Fallen Wings

It is within those fragile moments. Those fragile moments when you land face first into the dirt. You can taste the impacted dirt in your mouth. Trapped in between your teeth. The grainy taste of failure; protruding itself from the tip of your tongue. To taste and to speak words; this is the only use a tongue provides. The wings which were used to fly over your obstacles seemed to have failed you. But did they? Perhaps you were meant to face this obstacle head on, as you have avoided facing it your entire life. Another mirror, only this time you can taste the failure contained within its reflection. Wings can fly you to the greatest heights, just as they can sink you below the depths of Hades. Wings also provide protection from one’s own chains; breaking the bondage of one’s own silence from within their heart.

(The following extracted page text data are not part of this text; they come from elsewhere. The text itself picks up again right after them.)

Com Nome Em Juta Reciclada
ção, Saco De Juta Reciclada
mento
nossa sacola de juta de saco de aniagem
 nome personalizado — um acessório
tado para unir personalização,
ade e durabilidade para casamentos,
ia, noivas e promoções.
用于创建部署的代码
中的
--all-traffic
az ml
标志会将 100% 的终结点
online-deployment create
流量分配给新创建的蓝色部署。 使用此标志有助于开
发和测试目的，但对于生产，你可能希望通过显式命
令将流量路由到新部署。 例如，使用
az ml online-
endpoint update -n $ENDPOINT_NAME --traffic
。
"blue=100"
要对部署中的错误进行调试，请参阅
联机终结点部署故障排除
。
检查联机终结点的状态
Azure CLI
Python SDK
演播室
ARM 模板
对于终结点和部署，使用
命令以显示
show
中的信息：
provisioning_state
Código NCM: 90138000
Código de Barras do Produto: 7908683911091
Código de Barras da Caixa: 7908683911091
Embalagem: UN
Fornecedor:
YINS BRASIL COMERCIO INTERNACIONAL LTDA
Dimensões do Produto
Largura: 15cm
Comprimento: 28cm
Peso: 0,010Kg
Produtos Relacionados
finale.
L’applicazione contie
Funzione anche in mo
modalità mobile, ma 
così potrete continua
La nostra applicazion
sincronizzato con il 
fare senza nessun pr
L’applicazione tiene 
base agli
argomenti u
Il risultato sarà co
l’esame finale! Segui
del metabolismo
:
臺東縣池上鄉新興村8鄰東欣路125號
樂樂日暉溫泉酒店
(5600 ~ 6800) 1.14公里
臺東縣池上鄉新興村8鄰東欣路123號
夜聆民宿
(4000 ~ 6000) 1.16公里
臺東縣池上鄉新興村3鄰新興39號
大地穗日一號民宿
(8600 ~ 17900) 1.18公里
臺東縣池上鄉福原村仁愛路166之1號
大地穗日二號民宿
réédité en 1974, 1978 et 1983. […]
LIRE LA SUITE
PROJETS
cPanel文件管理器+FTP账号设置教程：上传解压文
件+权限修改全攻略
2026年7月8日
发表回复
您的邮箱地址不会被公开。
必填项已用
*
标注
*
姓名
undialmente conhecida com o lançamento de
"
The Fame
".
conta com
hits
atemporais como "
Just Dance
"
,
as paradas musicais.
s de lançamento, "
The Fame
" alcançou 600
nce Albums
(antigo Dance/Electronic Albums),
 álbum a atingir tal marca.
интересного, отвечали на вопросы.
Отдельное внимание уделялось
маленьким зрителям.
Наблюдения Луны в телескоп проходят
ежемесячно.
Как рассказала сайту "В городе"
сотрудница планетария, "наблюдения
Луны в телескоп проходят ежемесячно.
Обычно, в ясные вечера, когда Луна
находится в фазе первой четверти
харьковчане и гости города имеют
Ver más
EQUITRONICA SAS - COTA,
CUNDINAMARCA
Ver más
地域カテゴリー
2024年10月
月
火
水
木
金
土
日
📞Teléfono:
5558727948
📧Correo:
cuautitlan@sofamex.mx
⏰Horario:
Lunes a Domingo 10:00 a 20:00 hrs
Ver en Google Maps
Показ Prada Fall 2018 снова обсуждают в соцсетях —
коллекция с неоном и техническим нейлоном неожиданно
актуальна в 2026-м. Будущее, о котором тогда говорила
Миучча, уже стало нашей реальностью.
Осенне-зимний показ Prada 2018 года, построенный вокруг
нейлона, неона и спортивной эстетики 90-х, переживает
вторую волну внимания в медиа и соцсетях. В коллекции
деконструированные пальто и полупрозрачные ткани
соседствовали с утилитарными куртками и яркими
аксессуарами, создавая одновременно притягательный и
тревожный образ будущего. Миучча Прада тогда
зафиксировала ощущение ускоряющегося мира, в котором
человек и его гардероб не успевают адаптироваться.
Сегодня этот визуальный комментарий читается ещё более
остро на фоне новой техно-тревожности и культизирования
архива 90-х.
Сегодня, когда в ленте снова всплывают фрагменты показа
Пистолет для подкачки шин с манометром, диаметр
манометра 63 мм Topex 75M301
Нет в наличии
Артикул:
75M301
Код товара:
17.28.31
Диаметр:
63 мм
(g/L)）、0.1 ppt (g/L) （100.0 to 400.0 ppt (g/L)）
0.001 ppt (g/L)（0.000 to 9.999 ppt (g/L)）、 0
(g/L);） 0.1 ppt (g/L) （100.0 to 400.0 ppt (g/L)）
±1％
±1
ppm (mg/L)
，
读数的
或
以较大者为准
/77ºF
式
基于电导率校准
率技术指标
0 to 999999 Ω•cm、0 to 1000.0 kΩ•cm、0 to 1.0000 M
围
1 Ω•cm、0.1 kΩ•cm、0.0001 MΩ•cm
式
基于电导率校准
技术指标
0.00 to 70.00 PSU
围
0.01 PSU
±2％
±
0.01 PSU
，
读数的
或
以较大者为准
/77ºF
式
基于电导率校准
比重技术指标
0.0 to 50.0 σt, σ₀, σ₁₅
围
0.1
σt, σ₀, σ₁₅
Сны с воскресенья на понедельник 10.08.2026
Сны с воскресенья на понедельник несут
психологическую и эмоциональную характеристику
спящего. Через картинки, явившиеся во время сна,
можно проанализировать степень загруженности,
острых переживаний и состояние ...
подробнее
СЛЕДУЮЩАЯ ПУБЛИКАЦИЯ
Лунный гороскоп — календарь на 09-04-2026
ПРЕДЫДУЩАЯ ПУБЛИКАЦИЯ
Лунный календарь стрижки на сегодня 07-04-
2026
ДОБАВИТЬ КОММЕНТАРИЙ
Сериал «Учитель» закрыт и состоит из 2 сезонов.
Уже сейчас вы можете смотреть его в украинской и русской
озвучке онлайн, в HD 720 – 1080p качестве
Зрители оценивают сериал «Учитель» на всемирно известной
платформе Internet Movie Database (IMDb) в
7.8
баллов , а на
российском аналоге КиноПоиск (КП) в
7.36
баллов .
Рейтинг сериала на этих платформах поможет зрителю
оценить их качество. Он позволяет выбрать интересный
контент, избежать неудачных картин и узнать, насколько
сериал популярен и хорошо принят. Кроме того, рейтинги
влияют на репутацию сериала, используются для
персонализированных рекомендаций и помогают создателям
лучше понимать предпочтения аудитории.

Breath is Completely Overrated

The transition of an internal demolition. Killing the insides, just so you can grasp fragments of the air around you in order to breathe. Breath is completely overrated. Tell that to a drowning victim. In a way, we are all victims; of our decisions, choices, and personal attitudes. When life is suffocating you, and you do not have the internal capacity to breathe, it can be somewhat challenging to see straight. This is especially true if your lenses are dirty, and you need a new prescription. It’s nothing new to me: old hat. These cycles run themselves around my mind, and through my soul. Soul-crushing. A transition’s grin. The depths of insanity. The reality of uncertainty. I still look for that supposed silver lining. It’s covered in the blood and wreckage of my past. Another endeavor I could not spiritually afford. An affirmation. A devastation. The circumference of a broken heart. The radiance of a glowing death. Tears and fears in arrears. The only way to pay for life’s decisions and choices when under duress. How else did you think it was going to turn out? There is no fairytale to hold on to. There are no remembrances, which do not make me cringe. Some would say, “Just hang in there, it’ll work out if you just give it some time.” I feel as though time has run out. Time ran away from me crying and screaming. I truly wish I knew better, But at this point in my life, what the fuck is the point to any of it? The love I had within me died the day I was born.

Contaminated

This is where you and I depart. You portrayed yourself to be something and someone you are not. Another illusion within your childish confusion. Maturity, depth, and substance, are character traits you are incapable of possessing. What you do not know, and will probably never know. Me. You simply never took the time to peer beyond the hair. The jacket. The personality. The soul. I do not blame you, as it is not your fault. You were groomed to live this kind of life. Your parents, social media, and the propaganda of “Toxic Masculinity” has brainwashed you, along with 95% of the other sheeple within this global society. You cannot seem to find the term in the dictionary. Depth and consideration were never strong character traits within you. A selfish disposition is your body armor. The new normal. The new way of living your life. One. Day. At. A. Time. One childish fantasy at a time. Another death from childhood, which keeps your ideologies fresh and clean. You have been contaminated by everything you have thought was healthy for you. That type of death will slowly and steadily seep into every part of your being. This is why you will never know the depths contained within me.

Conditioned.

At this very moment. You are being conditioned. In thought. In word. In deed. They are not your own, as these are circumstances “brought to you by (buy)” the Control Machine. Your new best friend. Your new God. Your new parental advocacy committee. Your New Normal. You are living a lifestyle/lifetime, that has been carefully molded and mandated for the consumption and convenience of your consciousness. That gritty taste upon your tongue, and in between your teeth; that’s the taste of dirt in your mouth. What else would you be tasting lying six feet under, trapped in a casket?

Life Crushed It.

The sweet moans of life being birthed. The confusion settles in, as the sweet moans are not so sweet. The moans are the crying screams of thoughts, goals, and aspirations being crushed; one at a time. Life has a curious way of encroaching itself upon you, and upon your very consciousness. Life has a sense of humor only it understands. Ha fucking ha. Cyclical. The silent laughter of pain, torment, and rage. I have gone deaf from the silence.

A Funerial Heart

The cold warmth of a funerial heart. These are the times I can feel the disease within me; the disease within my mind. A diseased mind is a cure for life. A diseased mind and the living death, are truly the only cure for living within one’s life. How does one live in a world, where one is not recognized by it, yet they do not recognize the world? There is no day within the eternal night. The cessation within one’s own lifespan. Soft reverberations within one’s own rotting hand. The solitary warmth of one’s isolation, is the disease of ease. Too many attention seekers are seeking me. You must witness the nocturnal massacre, as you deeply breathe in their annoyances. Try not to choke on them.

There is a slight distinction within the hue, as neither you or I possess perfect eye sight. There is no vision, other than the type of vision one will allow to be bestowed upon them. Do you really think there is another type? No, there is not, as it was all a scam to begin with. I thought you knew all of this by now; I guess not.